BRIEF. In the records below, find the line with "anglosajones. El debate" and repeat exactly every line from it through the line with "управляющий Омар Шариф". Pictures stay out.
(ENTRIES SUPPLIED begins)
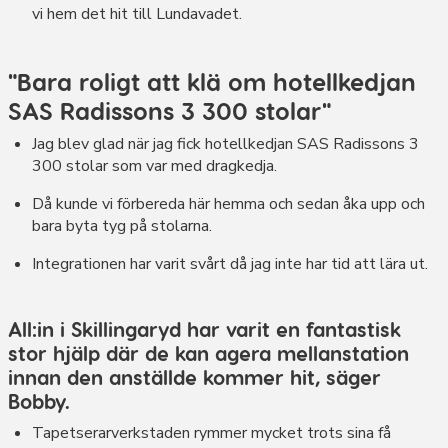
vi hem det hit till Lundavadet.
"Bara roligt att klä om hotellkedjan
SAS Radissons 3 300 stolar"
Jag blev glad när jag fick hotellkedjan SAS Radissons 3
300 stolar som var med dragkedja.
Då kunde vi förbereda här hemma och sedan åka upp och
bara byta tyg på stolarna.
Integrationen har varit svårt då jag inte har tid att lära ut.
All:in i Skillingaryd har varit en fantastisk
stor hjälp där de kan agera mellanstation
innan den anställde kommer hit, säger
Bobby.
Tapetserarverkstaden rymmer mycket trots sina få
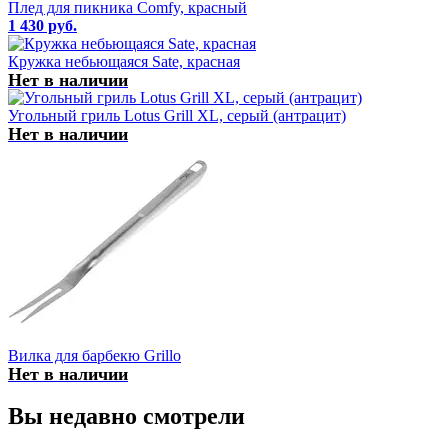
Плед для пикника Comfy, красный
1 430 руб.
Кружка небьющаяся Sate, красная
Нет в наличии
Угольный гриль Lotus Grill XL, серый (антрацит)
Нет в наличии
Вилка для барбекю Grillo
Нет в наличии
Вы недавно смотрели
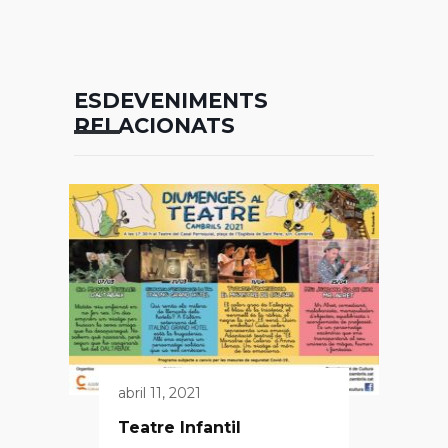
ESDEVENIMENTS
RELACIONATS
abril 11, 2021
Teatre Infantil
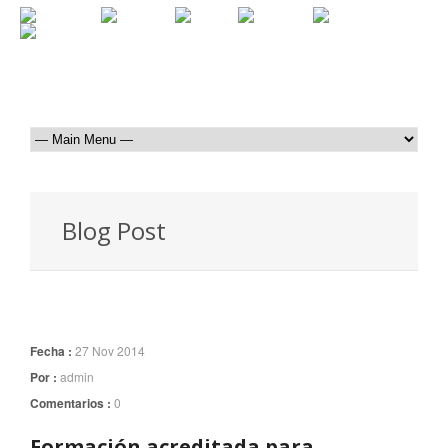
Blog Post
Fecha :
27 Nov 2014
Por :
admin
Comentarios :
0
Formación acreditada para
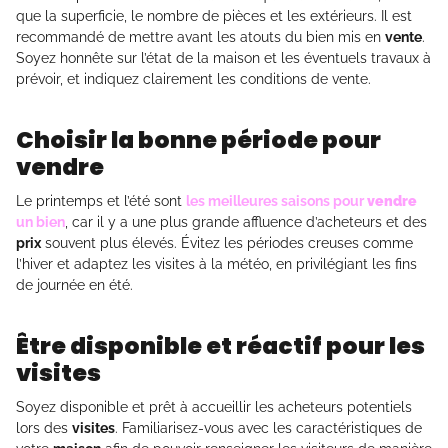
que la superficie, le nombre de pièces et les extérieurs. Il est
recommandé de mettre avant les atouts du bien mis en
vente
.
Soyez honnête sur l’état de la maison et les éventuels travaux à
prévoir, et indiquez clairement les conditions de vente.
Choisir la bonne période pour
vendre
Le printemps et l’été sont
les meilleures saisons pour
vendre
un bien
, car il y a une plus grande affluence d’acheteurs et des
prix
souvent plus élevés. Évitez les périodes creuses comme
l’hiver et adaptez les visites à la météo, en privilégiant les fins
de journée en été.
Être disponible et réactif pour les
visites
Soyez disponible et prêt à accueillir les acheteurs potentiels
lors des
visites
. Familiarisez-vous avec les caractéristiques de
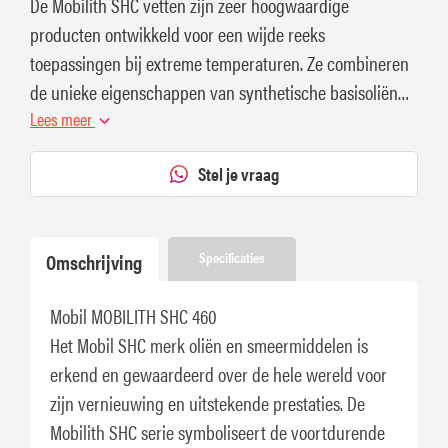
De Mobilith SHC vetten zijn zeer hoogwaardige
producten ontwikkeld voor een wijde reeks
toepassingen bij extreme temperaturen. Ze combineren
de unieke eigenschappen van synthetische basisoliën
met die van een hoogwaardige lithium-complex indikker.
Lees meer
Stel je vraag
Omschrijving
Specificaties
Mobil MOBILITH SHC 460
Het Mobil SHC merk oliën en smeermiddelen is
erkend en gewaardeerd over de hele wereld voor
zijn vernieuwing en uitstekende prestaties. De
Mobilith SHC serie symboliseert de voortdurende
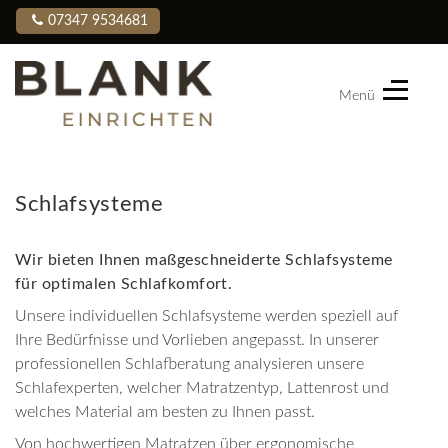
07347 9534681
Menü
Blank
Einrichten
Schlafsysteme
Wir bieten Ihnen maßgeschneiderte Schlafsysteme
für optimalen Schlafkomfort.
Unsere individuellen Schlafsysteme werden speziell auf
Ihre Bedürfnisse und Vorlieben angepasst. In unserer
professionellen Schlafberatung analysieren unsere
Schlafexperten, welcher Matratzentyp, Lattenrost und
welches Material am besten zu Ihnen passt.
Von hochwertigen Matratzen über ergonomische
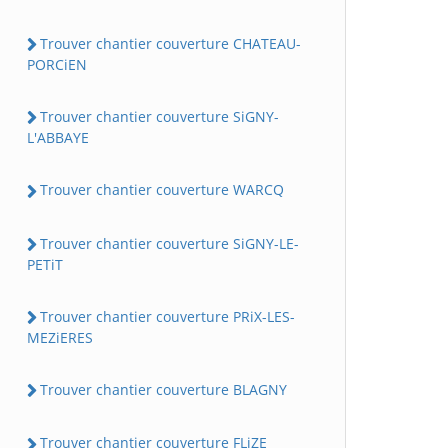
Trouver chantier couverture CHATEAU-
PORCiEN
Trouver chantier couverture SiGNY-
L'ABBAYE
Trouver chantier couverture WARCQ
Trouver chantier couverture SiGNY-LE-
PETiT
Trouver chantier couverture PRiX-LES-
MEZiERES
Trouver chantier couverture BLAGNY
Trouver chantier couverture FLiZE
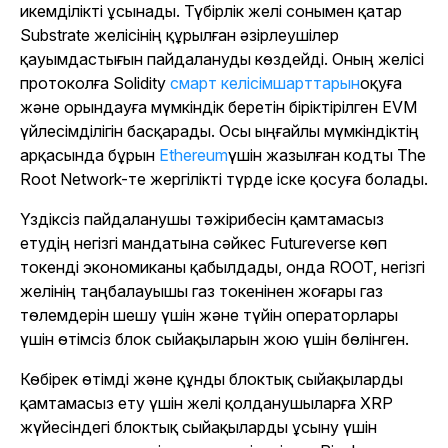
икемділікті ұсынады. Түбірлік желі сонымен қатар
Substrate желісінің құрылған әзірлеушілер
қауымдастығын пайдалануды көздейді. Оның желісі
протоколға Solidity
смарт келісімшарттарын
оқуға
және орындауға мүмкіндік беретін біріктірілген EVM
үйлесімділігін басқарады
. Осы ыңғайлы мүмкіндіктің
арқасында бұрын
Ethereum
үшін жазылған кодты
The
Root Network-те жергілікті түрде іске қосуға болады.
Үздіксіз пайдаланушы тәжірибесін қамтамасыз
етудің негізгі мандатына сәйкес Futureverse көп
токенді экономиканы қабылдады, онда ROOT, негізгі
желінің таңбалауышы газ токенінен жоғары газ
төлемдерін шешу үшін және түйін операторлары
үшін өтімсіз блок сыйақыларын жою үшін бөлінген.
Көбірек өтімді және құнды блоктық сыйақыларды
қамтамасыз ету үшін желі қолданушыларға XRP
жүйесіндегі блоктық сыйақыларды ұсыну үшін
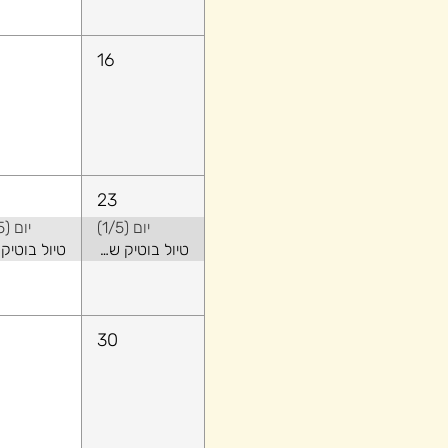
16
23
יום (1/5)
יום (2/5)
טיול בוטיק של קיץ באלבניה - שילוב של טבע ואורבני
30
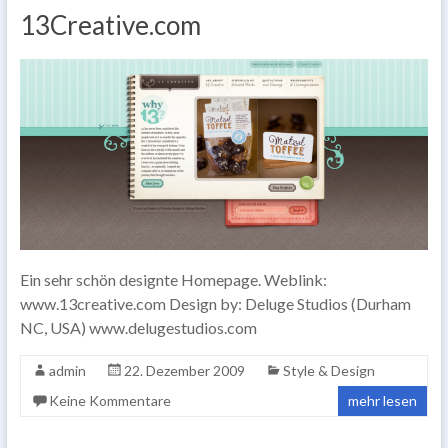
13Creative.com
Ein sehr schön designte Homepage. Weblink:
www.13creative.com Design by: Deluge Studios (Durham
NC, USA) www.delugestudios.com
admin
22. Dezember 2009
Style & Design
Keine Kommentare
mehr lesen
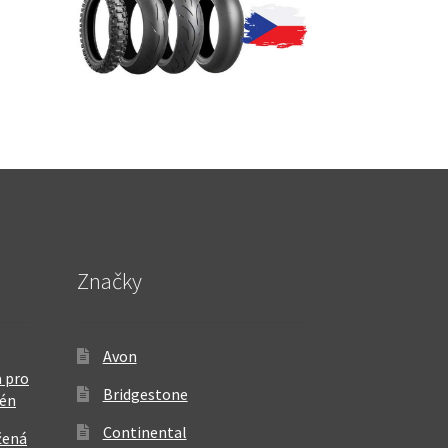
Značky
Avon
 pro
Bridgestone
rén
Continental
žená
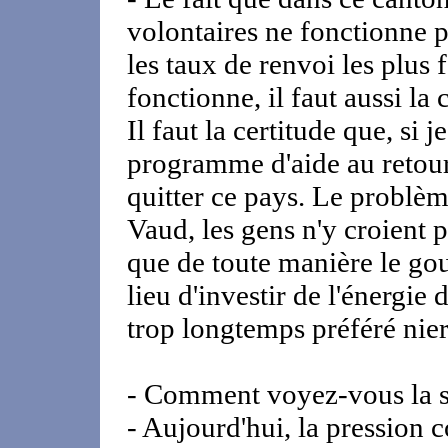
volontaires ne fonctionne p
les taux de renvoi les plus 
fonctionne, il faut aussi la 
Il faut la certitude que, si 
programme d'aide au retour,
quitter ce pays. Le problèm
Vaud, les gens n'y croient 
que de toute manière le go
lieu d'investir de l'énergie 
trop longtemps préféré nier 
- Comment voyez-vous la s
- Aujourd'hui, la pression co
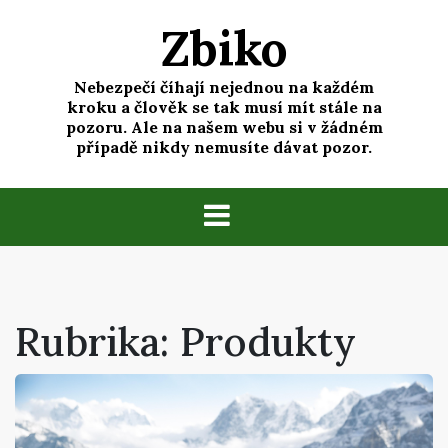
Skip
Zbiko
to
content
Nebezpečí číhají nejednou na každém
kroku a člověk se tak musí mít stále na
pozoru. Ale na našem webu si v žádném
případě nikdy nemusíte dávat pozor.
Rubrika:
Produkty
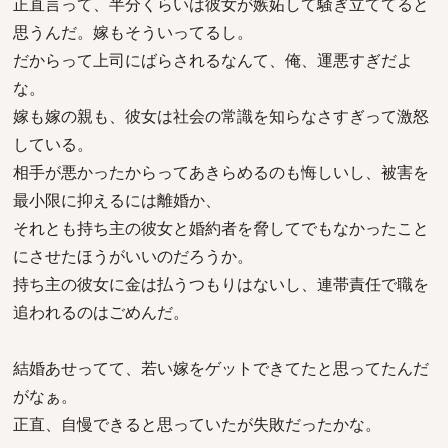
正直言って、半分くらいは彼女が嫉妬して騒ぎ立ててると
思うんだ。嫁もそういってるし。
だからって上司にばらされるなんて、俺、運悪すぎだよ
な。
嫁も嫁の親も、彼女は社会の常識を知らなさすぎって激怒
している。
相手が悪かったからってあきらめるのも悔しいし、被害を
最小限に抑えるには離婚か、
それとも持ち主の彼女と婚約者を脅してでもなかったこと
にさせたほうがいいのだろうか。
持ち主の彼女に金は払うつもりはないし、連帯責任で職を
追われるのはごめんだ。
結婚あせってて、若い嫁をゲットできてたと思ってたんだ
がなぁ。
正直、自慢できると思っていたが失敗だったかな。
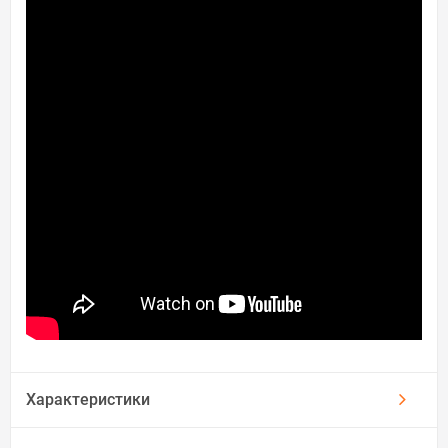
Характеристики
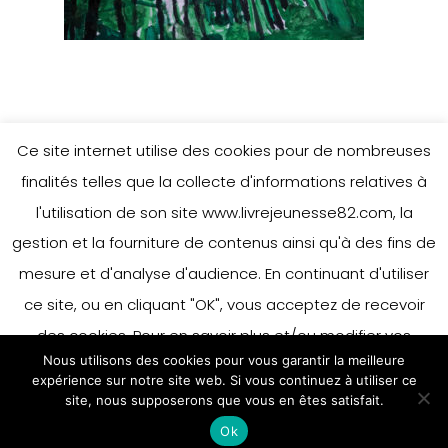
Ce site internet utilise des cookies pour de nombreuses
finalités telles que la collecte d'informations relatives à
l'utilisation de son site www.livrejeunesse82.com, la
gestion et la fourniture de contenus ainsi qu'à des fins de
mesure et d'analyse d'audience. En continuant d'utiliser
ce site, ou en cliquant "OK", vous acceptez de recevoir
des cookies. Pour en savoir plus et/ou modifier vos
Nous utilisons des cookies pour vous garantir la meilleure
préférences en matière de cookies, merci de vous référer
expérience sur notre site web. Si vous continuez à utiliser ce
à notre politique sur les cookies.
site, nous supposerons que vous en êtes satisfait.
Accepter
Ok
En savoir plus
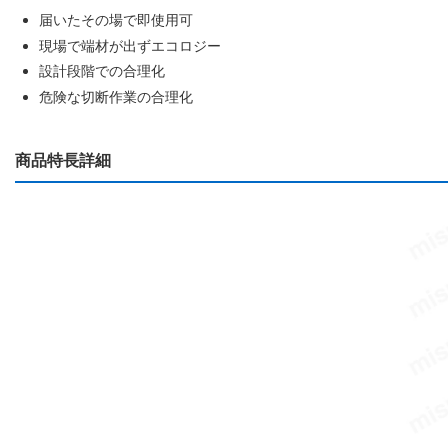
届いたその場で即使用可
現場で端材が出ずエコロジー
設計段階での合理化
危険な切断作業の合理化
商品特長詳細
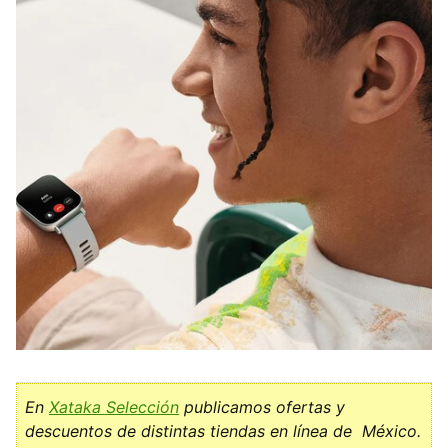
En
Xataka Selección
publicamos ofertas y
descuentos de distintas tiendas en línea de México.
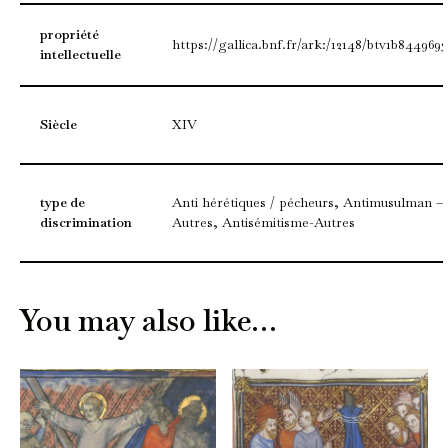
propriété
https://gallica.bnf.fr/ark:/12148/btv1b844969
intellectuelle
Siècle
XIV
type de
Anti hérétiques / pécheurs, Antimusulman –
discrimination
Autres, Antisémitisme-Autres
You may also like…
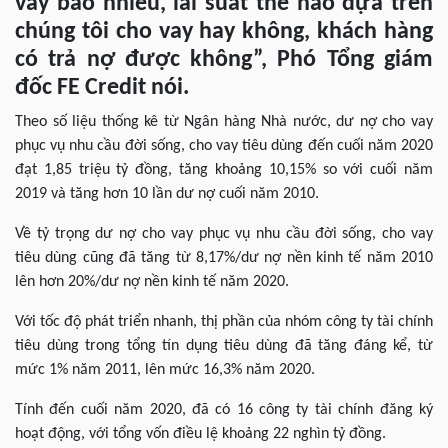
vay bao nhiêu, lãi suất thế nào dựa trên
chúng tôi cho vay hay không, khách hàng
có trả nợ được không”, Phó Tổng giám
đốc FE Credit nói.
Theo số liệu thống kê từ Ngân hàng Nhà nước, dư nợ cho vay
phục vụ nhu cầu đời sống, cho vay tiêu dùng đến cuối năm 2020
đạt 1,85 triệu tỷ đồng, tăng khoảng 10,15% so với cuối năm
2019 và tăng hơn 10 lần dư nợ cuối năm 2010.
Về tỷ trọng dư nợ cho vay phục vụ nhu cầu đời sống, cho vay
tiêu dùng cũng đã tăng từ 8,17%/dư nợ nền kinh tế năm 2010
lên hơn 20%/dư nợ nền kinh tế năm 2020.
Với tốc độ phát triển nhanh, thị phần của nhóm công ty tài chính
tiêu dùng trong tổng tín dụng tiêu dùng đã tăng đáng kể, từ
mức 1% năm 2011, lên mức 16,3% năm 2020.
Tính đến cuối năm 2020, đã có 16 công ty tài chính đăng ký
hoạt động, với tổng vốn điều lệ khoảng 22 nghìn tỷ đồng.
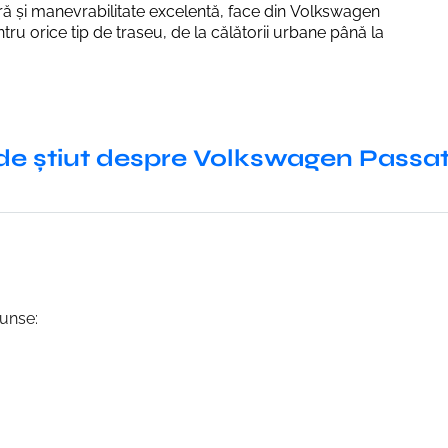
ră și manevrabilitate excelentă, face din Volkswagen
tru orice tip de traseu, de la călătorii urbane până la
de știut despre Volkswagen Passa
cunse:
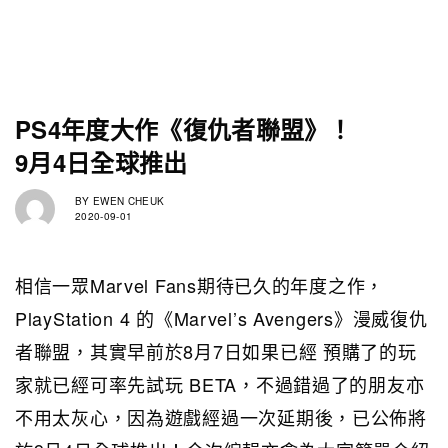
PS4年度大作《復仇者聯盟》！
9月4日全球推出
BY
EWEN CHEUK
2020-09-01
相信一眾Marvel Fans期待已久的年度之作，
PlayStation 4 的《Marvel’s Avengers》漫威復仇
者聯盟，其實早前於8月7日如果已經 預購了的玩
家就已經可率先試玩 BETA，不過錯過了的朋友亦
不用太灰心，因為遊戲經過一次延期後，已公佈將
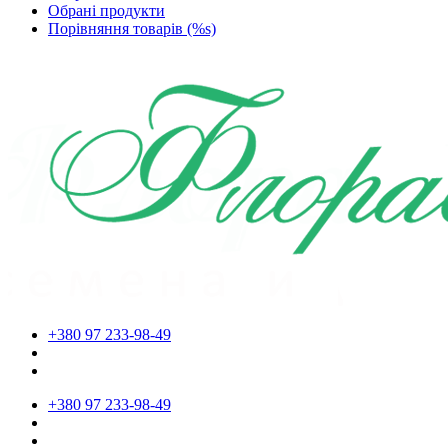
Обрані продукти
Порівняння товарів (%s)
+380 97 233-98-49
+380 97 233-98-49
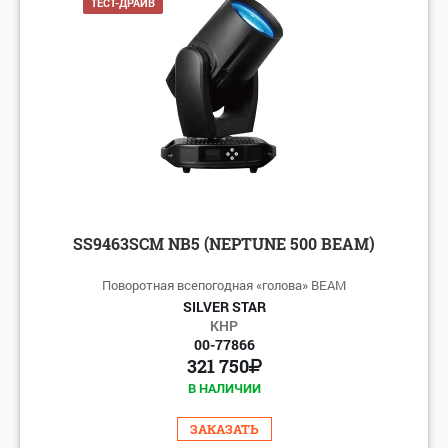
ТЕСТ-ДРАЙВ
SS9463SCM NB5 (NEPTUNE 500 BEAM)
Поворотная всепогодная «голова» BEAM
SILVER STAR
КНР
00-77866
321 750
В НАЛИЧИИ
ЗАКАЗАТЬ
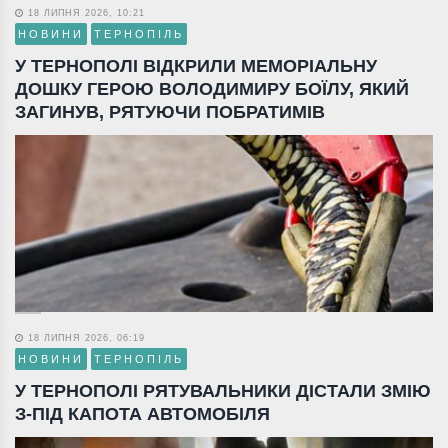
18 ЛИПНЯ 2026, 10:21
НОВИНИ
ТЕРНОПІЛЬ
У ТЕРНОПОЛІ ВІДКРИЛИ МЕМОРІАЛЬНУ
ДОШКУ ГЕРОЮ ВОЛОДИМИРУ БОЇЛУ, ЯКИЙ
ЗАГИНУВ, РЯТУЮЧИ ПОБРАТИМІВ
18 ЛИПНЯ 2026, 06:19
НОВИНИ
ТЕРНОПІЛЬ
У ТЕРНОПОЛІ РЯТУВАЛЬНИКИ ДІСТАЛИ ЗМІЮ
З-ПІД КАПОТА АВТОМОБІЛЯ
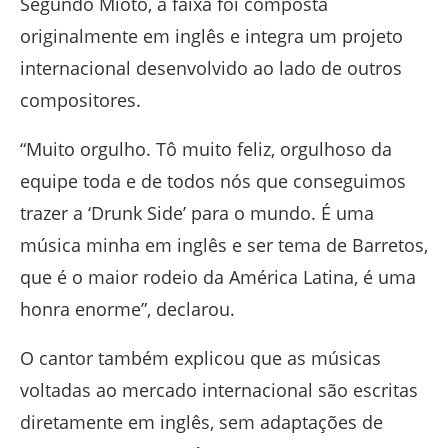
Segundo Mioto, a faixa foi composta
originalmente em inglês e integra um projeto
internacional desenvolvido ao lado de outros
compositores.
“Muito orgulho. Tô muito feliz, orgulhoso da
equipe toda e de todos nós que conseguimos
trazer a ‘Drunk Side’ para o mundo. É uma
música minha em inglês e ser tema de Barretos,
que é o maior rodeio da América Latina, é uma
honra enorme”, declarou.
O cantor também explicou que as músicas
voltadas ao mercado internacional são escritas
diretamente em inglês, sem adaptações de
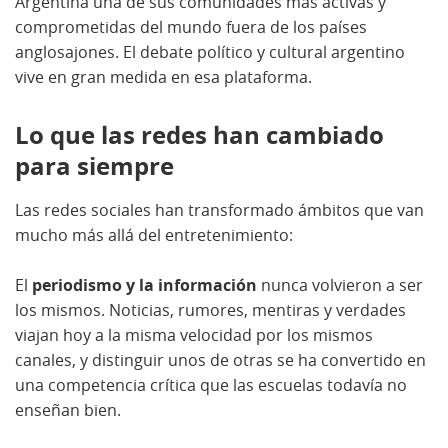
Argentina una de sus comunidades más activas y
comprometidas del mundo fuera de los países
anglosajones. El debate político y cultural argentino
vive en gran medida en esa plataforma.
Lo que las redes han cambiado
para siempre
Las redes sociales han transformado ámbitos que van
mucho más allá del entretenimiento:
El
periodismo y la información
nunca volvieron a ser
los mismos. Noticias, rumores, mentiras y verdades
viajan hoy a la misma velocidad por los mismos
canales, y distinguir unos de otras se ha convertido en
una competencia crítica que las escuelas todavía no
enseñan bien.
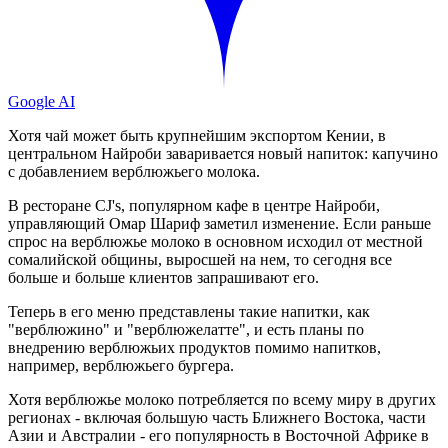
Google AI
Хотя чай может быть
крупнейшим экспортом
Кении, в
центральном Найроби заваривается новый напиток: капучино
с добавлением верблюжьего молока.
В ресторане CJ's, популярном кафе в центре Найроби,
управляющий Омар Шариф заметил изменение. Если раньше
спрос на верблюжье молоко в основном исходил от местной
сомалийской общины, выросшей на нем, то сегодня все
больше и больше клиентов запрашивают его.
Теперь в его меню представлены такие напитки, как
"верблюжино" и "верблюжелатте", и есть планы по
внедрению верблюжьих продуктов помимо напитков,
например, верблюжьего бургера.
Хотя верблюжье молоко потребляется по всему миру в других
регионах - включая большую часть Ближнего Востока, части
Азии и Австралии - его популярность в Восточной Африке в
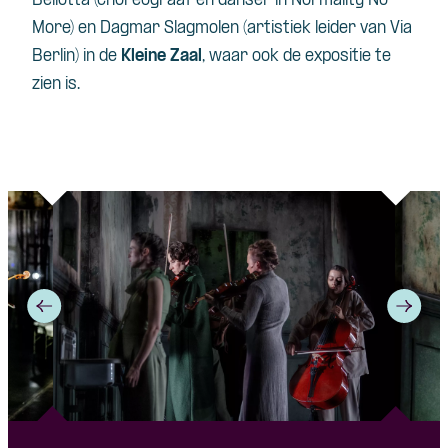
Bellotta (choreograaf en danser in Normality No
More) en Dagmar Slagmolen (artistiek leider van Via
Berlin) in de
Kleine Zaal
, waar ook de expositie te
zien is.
(ENTRIES SUPPLIED ends)
ANSWER FOR THIS EXERCISE.
anglosajones. El debate político y cultural argentino
vive en gran medida en esa plataforma.
Lo que las redes han cambiado
para siempre
Las redes sociales han transformado ámbitos que van
mucho más allá del entretenimiento:
El
periodismo y la información
nunca volvieron a ser
los mismos. Noticias, rumores, mentiras y verdades
viajan hoy a la misma velocidad por los mismos
canales, y distinguir unos de otras se ha convertido en
una competencia crítica que las escuelas todavía no
enseñan bien.
Google AI
Хотя чай может быть
крупнейшим экспортом
Кении, в
центральном Найроби заваривается новый напиток: капучино
с добавлением верблюжьего молока.
В ресторане CJ's, популярном кафе в центре Найроби,
управляющий Омар Шариф заметил изменение. Если раньше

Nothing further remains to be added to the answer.